The International Atomic Energy Agency (IAEA) believes that Iran has used the Parchin plant, south of Tehran, to carry out nuclear tests. The IAEA, based in Vienna, suspects advanced tests related to atomic weapons were carried out at Parchin and later covered up.
Going into the talks at the Iranian embassy in Vienna, chief IAEA inspector Herman Nackaerts said on Friday: "We are here today to continue our discussions with Iran to seek agreement on a step-by-step approach to solve all the outstanding issues."
"Of course, we will also ask Iran where they are with their responses to our request for access to Parchin," Nackaerts added.
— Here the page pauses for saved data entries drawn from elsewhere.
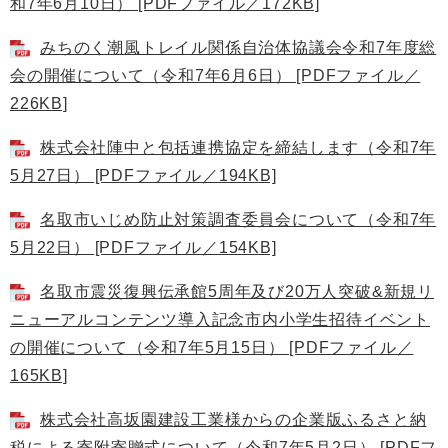
和7年6月10日） [PDFファイル／172KB]
みちのく潮風トレイル関係自治体協議会令和7年度総
会の開催について（令和7年6月6日） [PDFファイル／
226KB]
株式会社陣中と包括連携協定を締結します（令和7年
5月27日） [PDFファイル／194KB]
名取市いじめ防止対策調査委員会について（令和7年
5月22日） [PDFファイル／154KB]
名取市震災復興伝承館5周年及び20万人突破&新規リ
ニューアルコンテンツ導入記念市内小学生招待イベント
の開催について（令和7年5月15日） [PDFファイル／
165KB]
株式会社高坂園建設工業様からの企業版ふるさと納
税による寄附寄贈式について（令和7年5月2日） [PDFフ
Iran says Parchin is a conventional military site and that a broad framework agreement for how the IAEA should conduct its probe is needed before possibly allowing access to Parchin.
Iran's envoy to the IAEA, Ali Asghar Soltanieh, said he expected progress in Friday's meeting: "Both sides are trying to bridge the gap," he told reporters at Iran's mission in Vienna.
Rocky talks with world powers
The Friday meeting is separate from Tehran's negotiations with world powers that have made little headway in recent months.
Iran has held inconclusive talks with six world powers - Britain, China, France, Germany, Russia and the United States - who are pressing it to halt nuclear enrichment activities.
The focus on suspicions about Iran's nuclear ambitions mean the two sets of talks are closely linked.